■ Information ■
BEGIN

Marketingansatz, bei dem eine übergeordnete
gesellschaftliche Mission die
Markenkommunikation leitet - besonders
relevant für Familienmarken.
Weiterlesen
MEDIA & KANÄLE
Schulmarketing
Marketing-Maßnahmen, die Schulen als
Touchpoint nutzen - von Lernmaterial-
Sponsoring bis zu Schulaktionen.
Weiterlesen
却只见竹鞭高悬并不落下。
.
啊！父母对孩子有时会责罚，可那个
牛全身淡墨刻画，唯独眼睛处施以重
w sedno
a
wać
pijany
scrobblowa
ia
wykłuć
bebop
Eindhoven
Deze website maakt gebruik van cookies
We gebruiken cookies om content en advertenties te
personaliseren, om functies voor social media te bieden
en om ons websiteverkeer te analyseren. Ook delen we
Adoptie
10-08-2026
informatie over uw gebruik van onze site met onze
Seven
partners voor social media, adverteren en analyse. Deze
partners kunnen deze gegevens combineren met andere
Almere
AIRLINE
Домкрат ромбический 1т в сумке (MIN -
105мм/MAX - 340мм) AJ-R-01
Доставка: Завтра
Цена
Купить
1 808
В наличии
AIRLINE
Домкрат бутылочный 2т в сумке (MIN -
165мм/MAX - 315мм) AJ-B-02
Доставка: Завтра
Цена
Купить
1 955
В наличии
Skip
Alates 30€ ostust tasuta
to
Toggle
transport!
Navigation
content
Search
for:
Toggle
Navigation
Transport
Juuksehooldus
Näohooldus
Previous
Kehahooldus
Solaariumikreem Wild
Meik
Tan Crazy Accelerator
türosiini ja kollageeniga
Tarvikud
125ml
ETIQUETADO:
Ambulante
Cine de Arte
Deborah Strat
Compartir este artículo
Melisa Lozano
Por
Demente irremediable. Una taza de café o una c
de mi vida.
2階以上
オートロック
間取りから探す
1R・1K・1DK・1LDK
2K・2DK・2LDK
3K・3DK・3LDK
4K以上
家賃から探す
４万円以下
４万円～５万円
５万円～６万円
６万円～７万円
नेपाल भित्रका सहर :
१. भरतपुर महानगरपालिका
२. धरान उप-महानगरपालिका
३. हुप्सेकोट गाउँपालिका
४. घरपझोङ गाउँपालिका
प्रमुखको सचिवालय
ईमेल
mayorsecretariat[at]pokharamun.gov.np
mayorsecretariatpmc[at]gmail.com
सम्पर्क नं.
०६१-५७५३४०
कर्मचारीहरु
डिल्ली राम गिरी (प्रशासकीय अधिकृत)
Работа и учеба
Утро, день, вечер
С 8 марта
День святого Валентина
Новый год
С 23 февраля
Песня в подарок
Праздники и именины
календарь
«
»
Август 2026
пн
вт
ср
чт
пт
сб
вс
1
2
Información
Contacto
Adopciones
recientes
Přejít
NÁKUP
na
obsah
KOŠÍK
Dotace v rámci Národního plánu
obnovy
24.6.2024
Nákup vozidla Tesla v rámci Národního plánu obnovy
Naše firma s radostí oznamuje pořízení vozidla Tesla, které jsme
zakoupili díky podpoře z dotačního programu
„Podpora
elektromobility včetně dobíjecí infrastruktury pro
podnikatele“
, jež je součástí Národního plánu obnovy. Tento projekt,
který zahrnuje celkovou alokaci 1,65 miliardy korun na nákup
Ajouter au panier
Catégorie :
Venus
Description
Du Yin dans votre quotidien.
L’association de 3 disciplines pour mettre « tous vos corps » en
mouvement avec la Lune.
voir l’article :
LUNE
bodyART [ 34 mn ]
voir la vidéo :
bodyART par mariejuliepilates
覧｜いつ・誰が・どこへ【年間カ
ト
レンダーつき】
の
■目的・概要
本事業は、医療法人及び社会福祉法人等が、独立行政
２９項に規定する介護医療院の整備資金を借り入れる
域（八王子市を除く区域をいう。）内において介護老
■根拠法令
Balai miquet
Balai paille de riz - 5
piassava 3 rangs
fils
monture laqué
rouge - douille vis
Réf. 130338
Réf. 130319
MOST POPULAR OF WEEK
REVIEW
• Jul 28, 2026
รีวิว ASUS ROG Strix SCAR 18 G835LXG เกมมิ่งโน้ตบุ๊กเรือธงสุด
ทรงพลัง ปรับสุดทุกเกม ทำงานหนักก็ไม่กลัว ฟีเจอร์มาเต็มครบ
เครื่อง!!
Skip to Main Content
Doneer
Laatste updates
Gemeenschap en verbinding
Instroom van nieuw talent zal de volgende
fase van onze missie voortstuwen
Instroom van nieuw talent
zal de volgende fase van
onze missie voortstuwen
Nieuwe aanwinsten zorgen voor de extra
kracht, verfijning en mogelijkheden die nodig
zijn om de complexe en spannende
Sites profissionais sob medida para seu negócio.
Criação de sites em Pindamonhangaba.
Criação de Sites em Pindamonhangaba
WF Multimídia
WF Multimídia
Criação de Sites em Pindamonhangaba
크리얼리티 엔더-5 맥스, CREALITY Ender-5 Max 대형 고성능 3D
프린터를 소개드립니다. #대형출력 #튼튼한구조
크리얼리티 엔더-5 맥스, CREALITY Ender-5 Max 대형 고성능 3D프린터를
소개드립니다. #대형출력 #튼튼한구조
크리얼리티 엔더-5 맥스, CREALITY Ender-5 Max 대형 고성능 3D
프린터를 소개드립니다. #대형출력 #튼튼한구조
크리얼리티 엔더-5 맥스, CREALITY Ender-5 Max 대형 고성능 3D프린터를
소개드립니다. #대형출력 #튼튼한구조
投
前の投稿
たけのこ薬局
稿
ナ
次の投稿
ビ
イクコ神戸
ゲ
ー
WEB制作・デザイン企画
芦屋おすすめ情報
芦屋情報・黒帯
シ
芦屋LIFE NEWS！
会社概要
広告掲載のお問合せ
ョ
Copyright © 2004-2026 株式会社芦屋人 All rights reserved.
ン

END

■ Requirement ■
When you output the entries, keep every word exactly as it stands.

■ Output for this exercise ■
Marketingansatz, bei dem eine übergeordnete
gesellschaftliche Mission die
Markenkommunikation leitet - besonders
relevant für Familienmarken.
Weiterlesen
MEDIA & KANÄLE
Schulmarketing
Marketing-Maßnahmen, die Schulen als
Touchpoint nutzen - von Lernmaterial-
Sponsoring bis zu Schulaktionen.
Weiterlesen
却只见竹鞭高悬并不落下。
.
啊！父母对孩子有时会责罚，可那个
牛全身淡墨刻画，唯独眼睛处施以重
w sedno
a
wać
pijany
scrobblowa
ia
wykłuć
bebop
Eindhoven
Deze website maakt gebruik van cookies
We gebruiken cookies om content en advertenties te
personaliseren, om functies voor social media te bieden
en om ons websiteverkeer te analyseren. Ook delen we
Adoptie
10-08-2026
informatie over uw gebruik van onze site met onze
Seven
partners voor social media, adverteren en analyse. Deze
partners kunnen deze gegevens combineren met andere
Almere
AIRLINE
Домкрат ромбический 1т в сумке (MIN -
105мм/MAX - 340мм) AJ-R-01
Доставка: Завтра
Цена
Купить
1 808
В наличии
AIRLINE
Домкрат бутылочный 2т в сумке (MIN -
165мм/MAX - 315мм) AJ-B-02
Доставка: Завтра
Цена
Купить
1 955
В наличии
Skip
Alates 30€ ostust tasuta
to
Toggle
transport!
Navigation
content
Search
for:
Toggle
Navigation
Transport
Juuksehooldus
Näohooldus
Previous
Kehahooldus
Solaariumikreem Wild
Meik
Tan Crazy Accelerator
türosiini ja kollageeniga
Tarvikud
125ml
ETIQUETADO:
Ambulante
Cine de Arte
Deborah Strat
Compartir este artículo
Melisa Lozano
Por
Demente irremediable. Una taza de café o una c
de mi vida.
2階以上
オートロック
間取りから探す
1R・1K・1DK・1LDK
2K・2DK・2LDK
3K・3DK・3LDK
4K以上
家賃から探す
４万円以下
４万円～５万円
５万円～６万円
６万円～７万円
नेपाल भित्रका सहर :
१. भरतपुर महानगरपालिका
२. धरान उप-महानगरपालिका
३. हुप्सेकोट गाउँपालिका
४. घरपझोङ गाउँपालिका
प्रमुखको सचिवालय
ईमेल
mayorsecretariat[at]pokharamun.gov.np
mayorsecretariatpmc[at]gmail.com
सम्पर्क नं.
०६१-५७५३४०
कर्मचारीहरु
डिल्ली राम गिरी (प्रशासकीय अधिकृत)
Работа и учеба
Утро, день, вечер
С 8 марта
День святого Валентина
Новый год
С 23 февраля
Песня в подарок
Праздники и именины
календарь
«
»
Август 2026
пн
вт
ср
чт
пт
сб
вс
1
2
Información
Contacto
Adopciones
recientes
Přejít
NÁKUP
na
obsah
KOŠÍK
Dotace v rámci Národního plánu
obnovy
24.6.2024
Nákup vozidla Tesla v rámci Národního plánu obnovy
Naše firma s radostí oznamuje pořízení vozidla Tesla, které jsme
zakoupili díky podpoře z dotačního programu
„Podpora
elektromobility včetně dobíjecí infrastruktury pro
podnikatele“
, jež je součástí Národního plánu obnovy. Tento projekt,
který zahrnuje celkovou alokaci 1,65 miliardy korun na nákup
Ajouter au panier
Catégorie :
Venus
Description
Du Yin dans votre quotidien.
L’association de 3 disciplines pour mettre « tous vos corps » en
mouvement avec la Lune.
voir l’article :
LUNE
bodyART [ 34 mn ]
voir la vidéo :
bodyART par mariejuliepilates
覧｜いつ・誰が・どこへ【年間カ
ト
レンダーつき】
の
■目的・概要
本事業は、医療法人及び社会福祉法人等が、独立行政
２９項に規定する介護医療院の整備資金を借り入れる
域（八王子市を除く区域をいう。）内において介護老
■根拠法令
Balai miquet
Balai paille de riz - 5
piassava 3 rangs
fils
monture laqué
rouge - douille vis
Réf. 130338
Réf. 130319
MOST POPULAR OF WEEK
REVIEW
• Jul 28, 2026
รีวิว ASUS ROG Strix SCAR 18 G835LXG เกมมิ่งโน้ตบุ๊กเรือธงสุด
ทรงพลัง ปรับสุดทุกเกม ทำงานหนักก็ไม่กลัว ฟีเจอร์มาเต็มครบ
เครื่อง!!
Skip to Main Content
Doneer
Laatste updates
Gemeenschap en verbinding
Instroom van nieuw talent zal de volgende
fase van onze missie voortstuwen
Instroom van nieuw talent
zal de volgende fase van
onze missie voortstuwen
Nieuwe aanwinsten zorgen voor de extra
kracht, verfijning en mogelijkheden die nodig
zijn om de complexe en spannende
Sites profissionais sob medida para seu negócio.
Criação de sites em Pindamonhangaba.
Criação de Sites em Pindamonhangaba
WF Multimídia
WF Multimídia
Criação de Sites em Pindamonhangaba
크리얼리티 엔더-5 맥스, CREALITY Ender-5 Max 대형 고성능 3D
프린터를 소개드립니다. #대형출력 #튼튼한구조
크리얼리티 엔더-5 맥스, CREALITY Ender-5 Max 대형 고성능 3D프린터를
소개드립니다. #대형출력 #튼튼한구조
크리얼리티 엔더-5 맥스, CREALITY Ender-5 Max 대형 고성능 3D
프린터를 소개드립니다. #대형출력 #튼튼한구조
크리얼리티 엔더-5 맥스, CREALITY Ender-5 Max 대형 고성능 3D프린터를
소개드립니다. #대형출력 #튼튼한구조
投
前の投稿
たけのこ薬局
稿
ナ
次の投稿
ビ
イクコ神戸
ゲ
ー
WEB制作・デザイン企画
芦屋おすすめ情報
芦屋情報・黒帯
シ
芦屋LIFE NEWS！
会社概要
広告掲載のお問合せ
ョ
Copyright © 2004-2026 株式会社芦屋人 All rights reserved.
ン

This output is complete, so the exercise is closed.